Question

Evaluate the indefinite integral...

Answer 1

\[\int\limits_{}^{}\frac{ dx }{ \sqrt{1-x^2}\sin^{-1} x }\]

Answer 2

When the integrand contains \[\sqrt{a^2-b^2x^2}\]try a trig sub: let\[x=\frac{a}{b}\sin\theta\]so in this case, a=1, b=1\[x=\sin\theta, dx=\cos\theta d\theta\] also notice that when\[x=\sin\theta\Longleftrightarrow \theta=\sin^{-1}x\] then our integral\[\int\limits\frac{1}{\sqrt{1-x^2}\sin^{-1}x}dx=\int\limits\frac{1}{1-\theta\sin^2\theta}d\theta\]

Answer 3

missed a square root in the right side of the bottom equation; let me rewrite

Answer 4

actually the whole right side was messed up; should be\[\int\limits\frac{\cos\theta}{\sqrt{1-\sin^2\theta}\cdot\theta}d\theta\]

Answer 5

Hmm that's a strange approach.
Isn't this a simple `u-substitution`?\[\Large u=\sin^{-1}x\]\[\Large du=\frac{1}{\sqrt{1-x^2}}dx\]

Answer 6

yep that's way easier

Answer 7

spent too much time studying trig substitutions lately.
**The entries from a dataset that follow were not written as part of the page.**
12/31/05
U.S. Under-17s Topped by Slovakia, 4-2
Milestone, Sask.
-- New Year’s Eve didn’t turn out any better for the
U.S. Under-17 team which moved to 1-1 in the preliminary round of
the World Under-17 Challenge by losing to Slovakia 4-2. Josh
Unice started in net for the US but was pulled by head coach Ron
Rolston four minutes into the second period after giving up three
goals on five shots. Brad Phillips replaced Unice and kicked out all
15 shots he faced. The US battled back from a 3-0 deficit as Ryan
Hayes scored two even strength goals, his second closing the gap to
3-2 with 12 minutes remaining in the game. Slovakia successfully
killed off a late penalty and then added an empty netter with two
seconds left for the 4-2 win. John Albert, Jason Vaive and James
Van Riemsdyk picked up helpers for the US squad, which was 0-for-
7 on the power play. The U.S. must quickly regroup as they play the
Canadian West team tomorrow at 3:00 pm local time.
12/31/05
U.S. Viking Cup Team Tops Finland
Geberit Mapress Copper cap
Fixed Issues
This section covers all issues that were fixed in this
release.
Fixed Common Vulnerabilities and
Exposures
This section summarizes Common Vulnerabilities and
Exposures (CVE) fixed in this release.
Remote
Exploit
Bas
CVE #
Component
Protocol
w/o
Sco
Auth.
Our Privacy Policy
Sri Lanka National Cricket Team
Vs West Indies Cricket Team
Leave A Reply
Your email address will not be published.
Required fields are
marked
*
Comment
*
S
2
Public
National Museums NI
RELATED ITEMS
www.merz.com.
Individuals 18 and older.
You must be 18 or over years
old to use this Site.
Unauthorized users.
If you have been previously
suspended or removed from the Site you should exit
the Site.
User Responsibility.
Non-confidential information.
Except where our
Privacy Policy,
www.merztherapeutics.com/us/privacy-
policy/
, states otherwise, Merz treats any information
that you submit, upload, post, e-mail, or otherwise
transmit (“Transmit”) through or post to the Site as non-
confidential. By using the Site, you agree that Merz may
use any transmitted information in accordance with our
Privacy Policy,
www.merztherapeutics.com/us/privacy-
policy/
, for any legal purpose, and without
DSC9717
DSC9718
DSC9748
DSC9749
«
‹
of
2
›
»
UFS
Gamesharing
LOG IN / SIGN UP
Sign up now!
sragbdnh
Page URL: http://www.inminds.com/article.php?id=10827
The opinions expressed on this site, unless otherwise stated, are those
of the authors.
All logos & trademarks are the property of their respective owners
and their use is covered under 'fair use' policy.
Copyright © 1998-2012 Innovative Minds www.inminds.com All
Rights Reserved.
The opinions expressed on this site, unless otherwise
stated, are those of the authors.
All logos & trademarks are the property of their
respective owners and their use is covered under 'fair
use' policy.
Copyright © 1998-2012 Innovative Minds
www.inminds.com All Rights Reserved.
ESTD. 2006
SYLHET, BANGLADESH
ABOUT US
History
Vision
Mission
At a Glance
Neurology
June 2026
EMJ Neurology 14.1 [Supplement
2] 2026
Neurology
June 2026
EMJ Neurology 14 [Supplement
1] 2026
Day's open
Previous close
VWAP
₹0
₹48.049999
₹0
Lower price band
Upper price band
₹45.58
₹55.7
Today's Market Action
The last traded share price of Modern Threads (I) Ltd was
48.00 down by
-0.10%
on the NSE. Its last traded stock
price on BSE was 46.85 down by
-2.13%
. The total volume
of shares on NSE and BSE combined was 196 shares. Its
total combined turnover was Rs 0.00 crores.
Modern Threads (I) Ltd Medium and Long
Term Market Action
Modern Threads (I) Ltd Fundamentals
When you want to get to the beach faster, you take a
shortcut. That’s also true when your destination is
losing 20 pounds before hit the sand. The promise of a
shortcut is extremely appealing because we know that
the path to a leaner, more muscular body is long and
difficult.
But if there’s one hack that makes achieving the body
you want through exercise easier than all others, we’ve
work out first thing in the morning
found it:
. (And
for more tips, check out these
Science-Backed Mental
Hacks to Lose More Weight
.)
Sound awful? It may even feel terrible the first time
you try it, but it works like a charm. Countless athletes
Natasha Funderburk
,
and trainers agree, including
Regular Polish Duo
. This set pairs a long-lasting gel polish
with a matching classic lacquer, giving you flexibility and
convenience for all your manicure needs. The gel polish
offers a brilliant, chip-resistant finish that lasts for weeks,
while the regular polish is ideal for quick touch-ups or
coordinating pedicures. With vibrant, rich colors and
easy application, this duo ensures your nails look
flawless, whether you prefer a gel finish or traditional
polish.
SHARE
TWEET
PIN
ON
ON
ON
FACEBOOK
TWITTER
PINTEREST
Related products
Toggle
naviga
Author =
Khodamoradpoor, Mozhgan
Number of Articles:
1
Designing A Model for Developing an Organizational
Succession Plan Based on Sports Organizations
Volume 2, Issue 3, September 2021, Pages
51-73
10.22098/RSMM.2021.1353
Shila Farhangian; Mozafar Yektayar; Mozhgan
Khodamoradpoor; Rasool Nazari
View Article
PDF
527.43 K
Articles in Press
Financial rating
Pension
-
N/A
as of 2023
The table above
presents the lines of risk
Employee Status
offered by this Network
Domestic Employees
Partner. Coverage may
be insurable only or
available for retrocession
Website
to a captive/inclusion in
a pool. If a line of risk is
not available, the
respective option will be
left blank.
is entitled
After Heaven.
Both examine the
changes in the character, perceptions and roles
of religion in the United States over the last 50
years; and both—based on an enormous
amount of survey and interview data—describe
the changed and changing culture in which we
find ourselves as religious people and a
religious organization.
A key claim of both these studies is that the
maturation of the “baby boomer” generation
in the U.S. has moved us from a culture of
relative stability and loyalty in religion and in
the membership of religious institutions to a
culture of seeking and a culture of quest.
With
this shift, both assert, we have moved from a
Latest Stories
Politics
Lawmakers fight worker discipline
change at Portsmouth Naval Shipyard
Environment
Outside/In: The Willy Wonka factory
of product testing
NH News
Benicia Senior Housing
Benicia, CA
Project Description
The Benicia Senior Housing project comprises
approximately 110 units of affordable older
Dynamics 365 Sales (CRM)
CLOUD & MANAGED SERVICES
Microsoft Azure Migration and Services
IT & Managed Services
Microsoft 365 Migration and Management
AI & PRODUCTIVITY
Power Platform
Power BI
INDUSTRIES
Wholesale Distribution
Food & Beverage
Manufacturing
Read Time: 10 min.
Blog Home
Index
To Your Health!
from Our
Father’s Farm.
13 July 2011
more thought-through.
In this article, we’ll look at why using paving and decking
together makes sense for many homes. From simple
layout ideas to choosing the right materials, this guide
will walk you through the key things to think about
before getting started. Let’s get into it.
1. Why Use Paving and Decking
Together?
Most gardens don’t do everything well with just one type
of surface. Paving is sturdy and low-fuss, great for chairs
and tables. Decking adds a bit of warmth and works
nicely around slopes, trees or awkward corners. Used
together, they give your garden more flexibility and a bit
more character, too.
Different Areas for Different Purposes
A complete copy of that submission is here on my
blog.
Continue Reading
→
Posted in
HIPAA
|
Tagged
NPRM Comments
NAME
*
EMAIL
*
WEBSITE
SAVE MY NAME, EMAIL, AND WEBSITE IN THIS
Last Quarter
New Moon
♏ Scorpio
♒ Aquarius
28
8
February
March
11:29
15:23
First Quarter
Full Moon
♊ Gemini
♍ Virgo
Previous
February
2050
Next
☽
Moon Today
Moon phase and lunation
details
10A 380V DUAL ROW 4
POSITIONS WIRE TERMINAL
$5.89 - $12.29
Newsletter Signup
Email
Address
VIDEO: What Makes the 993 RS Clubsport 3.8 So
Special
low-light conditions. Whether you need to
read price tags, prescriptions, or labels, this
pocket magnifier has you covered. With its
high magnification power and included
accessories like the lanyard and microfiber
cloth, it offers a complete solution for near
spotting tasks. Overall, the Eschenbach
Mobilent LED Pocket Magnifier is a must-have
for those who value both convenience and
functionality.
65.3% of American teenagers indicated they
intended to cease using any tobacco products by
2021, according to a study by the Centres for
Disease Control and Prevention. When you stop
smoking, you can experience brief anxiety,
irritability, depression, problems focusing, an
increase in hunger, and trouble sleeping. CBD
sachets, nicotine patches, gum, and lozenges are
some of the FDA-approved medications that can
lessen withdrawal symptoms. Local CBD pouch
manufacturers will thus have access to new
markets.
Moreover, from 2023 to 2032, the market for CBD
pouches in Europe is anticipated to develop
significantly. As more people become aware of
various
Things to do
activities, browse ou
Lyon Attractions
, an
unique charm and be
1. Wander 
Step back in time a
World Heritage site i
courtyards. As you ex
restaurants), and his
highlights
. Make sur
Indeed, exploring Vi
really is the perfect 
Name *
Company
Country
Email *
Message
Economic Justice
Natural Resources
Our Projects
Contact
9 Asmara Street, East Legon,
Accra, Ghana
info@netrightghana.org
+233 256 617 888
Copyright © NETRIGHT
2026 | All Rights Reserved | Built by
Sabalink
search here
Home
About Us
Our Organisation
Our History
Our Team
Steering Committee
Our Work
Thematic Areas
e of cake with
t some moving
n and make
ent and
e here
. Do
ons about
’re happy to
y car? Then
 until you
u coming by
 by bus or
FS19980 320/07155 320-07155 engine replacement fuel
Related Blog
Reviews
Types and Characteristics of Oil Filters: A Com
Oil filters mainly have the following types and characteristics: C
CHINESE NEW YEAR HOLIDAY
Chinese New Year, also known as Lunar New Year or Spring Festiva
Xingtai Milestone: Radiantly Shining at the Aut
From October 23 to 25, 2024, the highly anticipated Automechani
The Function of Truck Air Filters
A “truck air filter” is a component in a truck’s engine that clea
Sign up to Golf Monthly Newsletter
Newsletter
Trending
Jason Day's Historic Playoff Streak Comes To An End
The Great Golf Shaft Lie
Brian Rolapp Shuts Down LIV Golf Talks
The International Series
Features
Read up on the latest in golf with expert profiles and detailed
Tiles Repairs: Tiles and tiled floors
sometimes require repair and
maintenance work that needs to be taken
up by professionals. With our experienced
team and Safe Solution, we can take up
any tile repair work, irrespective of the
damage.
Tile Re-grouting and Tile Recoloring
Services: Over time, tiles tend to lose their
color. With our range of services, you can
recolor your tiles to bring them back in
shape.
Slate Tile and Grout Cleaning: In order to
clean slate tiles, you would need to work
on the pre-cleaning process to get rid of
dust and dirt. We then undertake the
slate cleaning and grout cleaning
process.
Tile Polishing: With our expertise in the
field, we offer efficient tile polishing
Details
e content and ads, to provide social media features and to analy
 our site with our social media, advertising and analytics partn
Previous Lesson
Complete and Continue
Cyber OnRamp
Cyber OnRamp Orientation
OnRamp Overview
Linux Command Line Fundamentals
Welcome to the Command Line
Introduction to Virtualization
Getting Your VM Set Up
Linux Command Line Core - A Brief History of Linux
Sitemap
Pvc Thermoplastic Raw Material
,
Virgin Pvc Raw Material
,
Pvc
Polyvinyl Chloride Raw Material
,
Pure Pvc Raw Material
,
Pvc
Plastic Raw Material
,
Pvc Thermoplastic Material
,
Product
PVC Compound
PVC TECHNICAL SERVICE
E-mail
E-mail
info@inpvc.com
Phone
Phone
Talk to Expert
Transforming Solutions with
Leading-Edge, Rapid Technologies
My approach works, but yours is way faster and easier.

Answer 8

good ole trig subs XD heh

Answer 9

I'll finish mine for kicks :)

Answer 10

\[1-\sin^2\theta=\cos^2\theta\] so we have\[\int\limits\frac{\cos\theta}{\theta\sqrt{\cos^2\theta}}d\theta=\int\limits\frac{1}{\theta}d\theta=\ln \left| \theta \right|+C\] unsubstituting,\[=\ln{\left|\sin^{-1}x\right|}+C\]